◆ EXERCISE AIM: If a line of the data contains the word "legals", it is counted; report how many such lines there are and nothing else.

◆ SOURCE DATA:
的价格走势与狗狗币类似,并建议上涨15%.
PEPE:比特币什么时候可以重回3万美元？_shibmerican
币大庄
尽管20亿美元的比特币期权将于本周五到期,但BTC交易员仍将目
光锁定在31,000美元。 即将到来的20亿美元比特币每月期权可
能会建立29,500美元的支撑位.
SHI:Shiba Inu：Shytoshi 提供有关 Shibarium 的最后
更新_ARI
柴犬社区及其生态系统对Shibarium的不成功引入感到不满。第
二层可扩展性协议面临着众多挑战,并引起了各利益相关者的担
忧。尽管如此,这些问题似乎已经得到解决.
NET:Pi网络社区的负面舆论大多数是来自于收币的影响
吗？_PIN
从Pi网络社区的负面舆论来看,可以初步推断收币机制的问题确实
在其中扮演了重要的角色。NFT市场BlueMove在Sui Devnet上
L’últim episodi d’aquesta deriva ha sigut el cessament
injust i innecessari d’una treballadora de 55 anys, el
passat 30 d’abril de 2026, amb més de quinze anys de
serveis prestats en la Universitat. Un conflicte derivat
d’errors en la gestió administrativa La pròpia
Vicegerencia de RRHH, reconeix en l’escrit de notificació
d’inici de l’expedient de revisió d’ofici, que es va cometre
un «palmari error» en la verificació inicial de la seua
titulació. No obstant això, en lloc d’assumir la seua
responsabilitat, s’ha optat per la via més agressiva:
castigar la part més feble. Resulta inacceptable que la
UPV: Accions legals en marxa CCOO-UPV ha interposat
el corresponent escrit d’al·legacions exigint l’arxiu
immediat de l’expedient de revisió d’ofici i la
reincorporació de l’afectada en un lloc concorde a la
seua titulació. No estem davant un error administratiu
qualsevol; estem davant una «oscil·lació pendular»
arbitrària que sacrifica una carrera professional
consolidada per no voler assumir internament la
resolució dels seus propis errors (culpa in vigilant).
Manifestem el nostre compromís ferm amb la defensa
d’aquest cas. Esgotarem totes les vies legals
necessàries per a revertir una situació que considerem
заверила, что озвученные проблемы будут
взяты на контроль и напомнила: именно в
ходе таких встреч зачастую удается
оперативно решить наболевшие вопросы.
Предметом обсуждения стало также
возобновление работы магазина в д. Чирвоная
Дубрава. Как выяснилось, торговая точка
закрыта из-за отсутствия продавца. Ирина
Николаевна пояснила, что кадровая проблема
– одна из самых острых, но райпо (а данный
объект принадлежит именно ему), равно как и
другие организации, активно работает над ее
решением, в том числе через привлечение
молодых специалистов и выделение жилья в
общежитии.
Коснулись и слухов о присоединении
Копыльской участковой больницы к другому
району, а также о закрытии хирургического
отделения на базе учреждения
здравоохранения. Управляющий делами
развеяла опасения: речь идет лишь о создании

◆ SOLUTION FOR THIS EXERCISE: 2